* _INPUT RECORDS_:

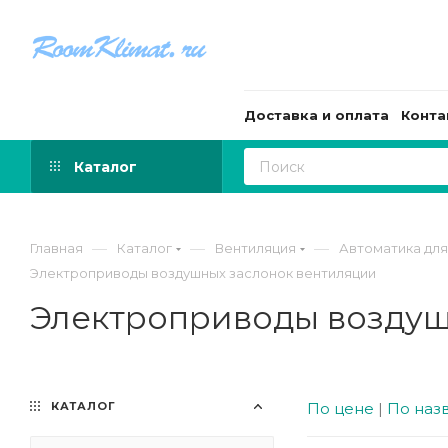
Доставка и оплата
Конта
Каталог
—
—
—
Главная
Каталог
Вентиляция
Автоматика для
Электроприводы воздушных заслонок вентиляции
Электроприводы воздуш
КАТАЛОГ
По цене
|
По наз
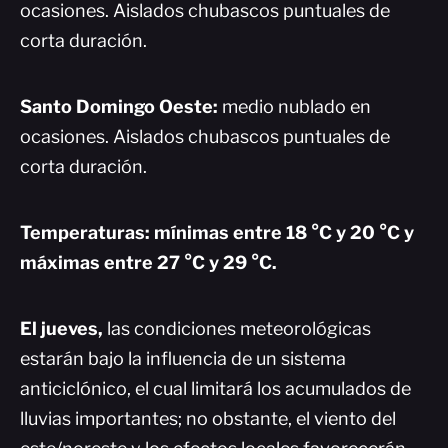
ocasiones. Aislados chubascos puntuales de
corta duración.
Santo Domingo Oeste:
medio nublado en
ocasiones. Aislados chubascos puntuales de
corta duración.
Temperaturas: mínimas entre 18 °C y 20 °C y
máximas entre 27 °C y 29 °C.
El jueves,
las condiciones meteorológicas
estarán bajo la influencia de un sistema
anticiclónico, el cual limitará los acumulados de
lluvias importantes; no obstante, el viento del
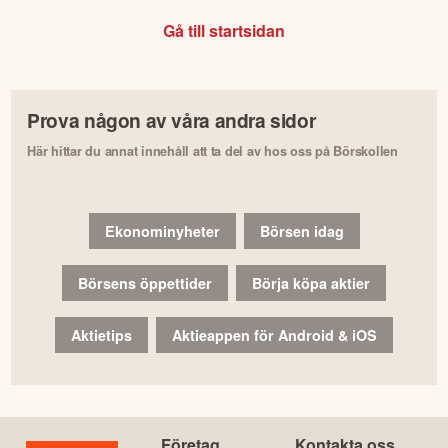
Gå till startsidan
Prova någon av våra andra sidor
Här hittar du annat innehåll att ta del av hos oss på Börskollen
Ekonominyheter
Börsen idag
Börsens öppettider
Börja köpa aktier
Aktietips
Aktieappen för Android & iOS
Företag
Kontakta oss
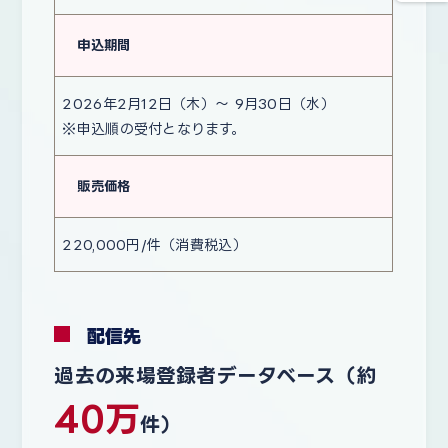
申込期間
2026年2月12日（木）～ 9月30日（水）
※申込順の受付となります。
販売価格
220,000円/件
（消費税込）
配信先
過去の来場登録者データベース（約
40万
件）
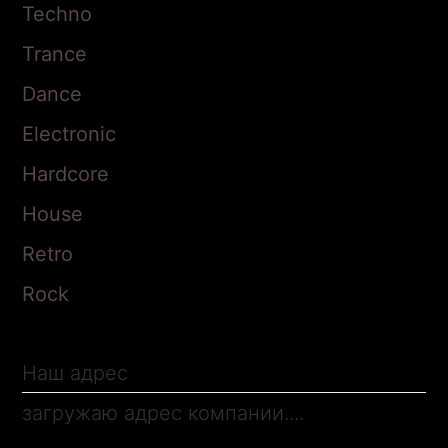
Techno
Trance
Адрес доставки
Dance
Electronic
Комментарии к заказу
Hardcore
House
Retro
Rock
Доставка
Оплата
Наш адрес
загружаю адрес компании....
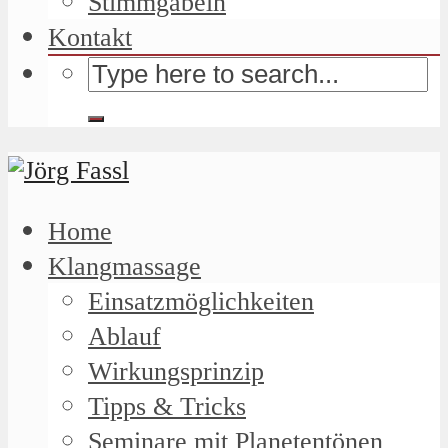
Stimmgabeln
Kontakt
Home
Klangmassage
Einsatzmöglichkeiten
Ablauf
Wirkungsprinzip
Tipps & Tricks
Seminare mit Planetentönen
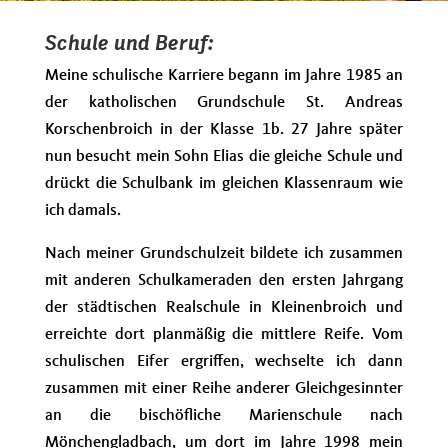
Schule und Beruf:
Meine schulische Karriere begann im Jahre 1985 an
der katholischen Grundschule St. Andreas
Korschenbroich in der Klasse 1b. 27 Jahre später
nun besucht mein Sohn Elias die gleiche Schule und
drückt die Schulbank im gleichen Klassenraum wie
ich damals.
Nach meiner Grundschulzeit bildete ich zusammen
mit anderen Schulkameraden den ersten Jahrgang
der städtischen Realschule in Kleinenbroich und
erreichte dort planmäßig die mittlere Reife. Vom
schulischen Eifer ergriffen, wechselte ich dann
zusammen mit einer Reihe anderer Gleichgesinnter
an die bischöfliche Marienschule nach
Mönchengladbach, um dort im Jahre 1998 mein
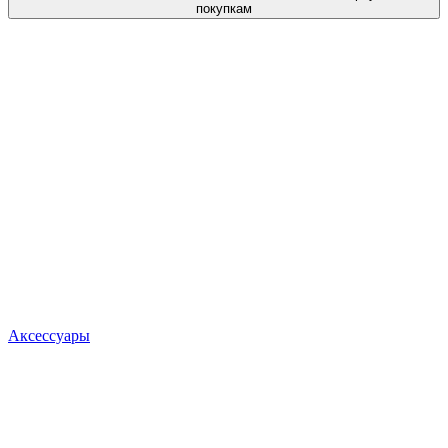
покупкам
Аксессуары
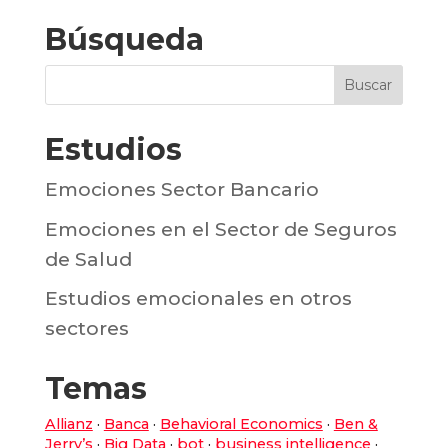
Búsqueda
Estudios
Emociones Sector Bancario
Emociones en el Sector de Seguros
de Salud
Estudios emocionales en otros
sectores
Temas
Allianz
·
Banca
·
Behavioral Economics
·
Ben &
Jerry’s
·
Big Data
·
bot
·
business intelligence
·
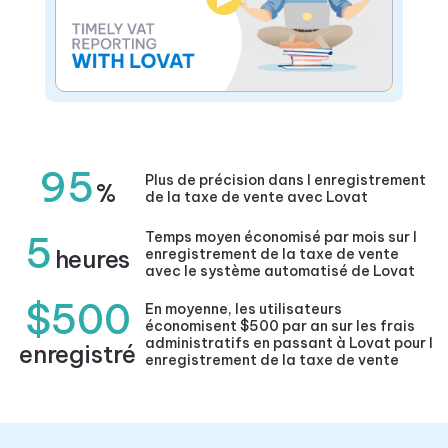
95
Plus de précision dans l enregistrement
%
de la taxe de vente avec Lovat
5
Temps moyen économisé par mois sur l
heures
enregistrement de la taxe de vente
avec le système automatisé de Lovat
$500
En moyenne, les utilisateurs
économisent $500 par an sur les frais
administratifs en passant à Lovat pour l
enregistré
enregistrement de la taxe de vente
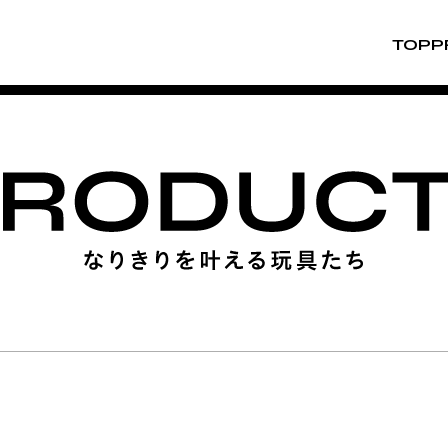
TOP
P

* _EXERCISE REQUIREMENTS_: Gather from the entries above all lines that include the string "Jahre".

* _ANSWER TO THIS TASK_:
Meine schulische Karriere begann im Jahre 1985 an
Korschenbroich in der Klasse 1b. 27 Jahre später
Mönchengladbach, um dort im Jahre 1998 mein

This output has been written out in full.